■ DATASET RECORDS ■
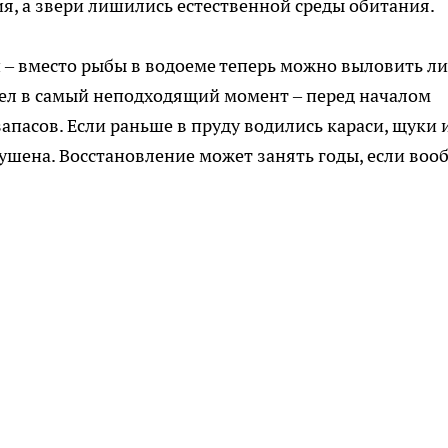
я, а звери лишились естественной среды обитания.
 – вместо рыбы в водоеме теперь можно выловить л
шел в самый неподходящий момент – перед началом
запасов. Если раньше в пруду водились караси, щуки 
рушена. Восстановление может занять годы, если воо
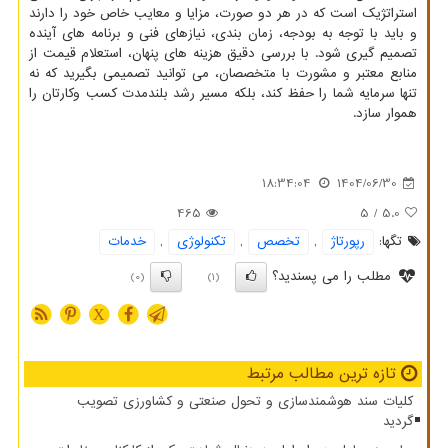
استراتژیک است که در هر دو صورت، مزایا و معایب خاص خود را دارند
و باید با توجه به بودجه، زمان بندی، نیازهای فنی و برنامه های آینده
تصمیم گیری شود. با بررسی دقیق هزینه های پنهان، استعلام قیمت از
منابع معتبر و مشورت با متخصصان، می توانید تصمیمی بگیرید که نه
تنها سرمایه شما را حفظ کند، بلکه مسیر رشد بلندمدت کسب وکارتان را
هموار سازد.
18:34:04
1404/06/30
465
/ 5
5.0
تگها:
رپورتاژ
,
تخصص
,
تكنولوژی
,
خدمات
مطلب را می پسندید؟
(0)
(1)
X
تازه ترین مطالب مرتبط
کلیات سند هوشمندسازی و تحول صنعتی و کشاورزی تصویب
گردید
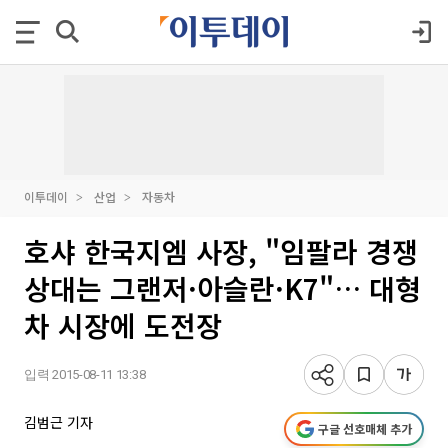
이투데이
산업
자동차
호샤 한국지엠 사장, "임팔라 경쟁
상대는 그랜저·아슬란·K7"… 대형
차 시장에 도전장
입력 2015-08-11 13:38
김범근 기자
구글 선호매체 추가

---

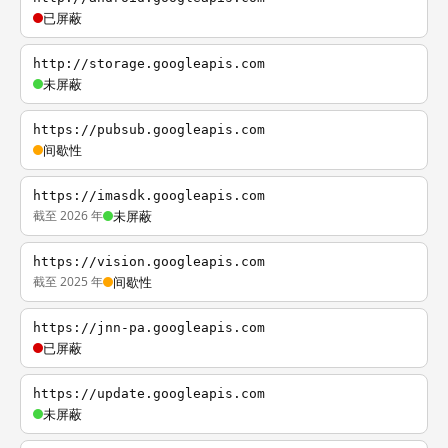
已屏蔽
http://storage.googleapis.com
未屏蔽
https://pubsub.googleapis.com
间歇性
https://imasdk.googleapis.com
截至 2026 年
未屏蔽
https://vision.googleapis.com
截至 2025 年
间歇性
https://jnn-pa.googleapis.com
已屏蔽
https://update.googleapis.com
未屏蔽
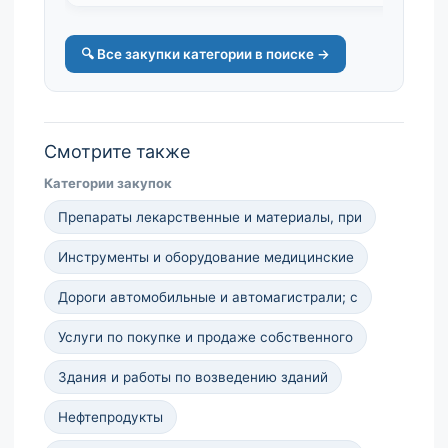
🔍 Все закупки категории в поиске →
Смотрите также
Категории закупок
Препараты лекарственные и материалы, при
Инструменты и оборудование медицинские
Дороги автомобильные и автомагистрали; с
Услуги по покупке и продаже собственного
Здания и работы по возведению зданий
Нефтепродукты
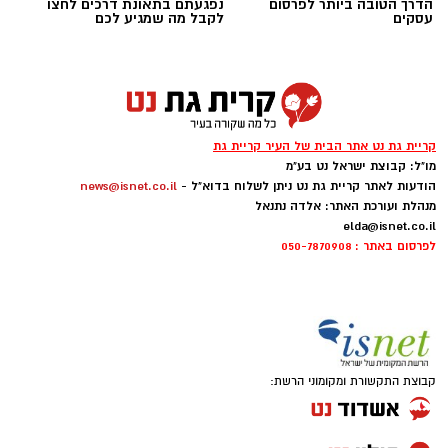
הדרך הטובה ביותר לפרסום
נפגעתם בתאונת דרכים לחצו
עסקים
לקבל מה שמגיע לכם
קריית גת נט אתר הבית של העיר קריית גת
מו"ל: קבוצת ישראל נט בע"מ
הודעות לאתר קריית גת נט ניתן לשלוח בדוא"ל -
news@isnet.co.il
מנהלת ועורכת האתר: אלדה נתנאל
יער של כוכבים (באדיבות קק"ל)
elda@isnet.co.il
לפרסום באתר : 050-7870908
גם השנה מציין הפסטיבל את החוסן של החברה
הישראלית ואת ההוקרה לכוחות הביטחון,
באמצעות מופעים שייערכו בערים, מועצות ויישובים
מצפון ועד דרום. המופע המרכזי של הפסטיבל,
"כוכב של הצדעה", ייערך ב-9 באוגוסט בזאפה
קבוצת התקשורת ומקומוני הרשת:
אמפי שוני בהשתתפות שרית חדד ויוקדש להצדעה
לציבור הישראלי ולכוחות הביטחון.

■ WHAT IS NEEDED ■
Retrieve every line above holding the word "קבוצת".

■ FINISHED EXERCISE ■
מו"ל: קבוצת ישראל נט בע"מ
קבוצת התקשורת ומקומוני הרשת:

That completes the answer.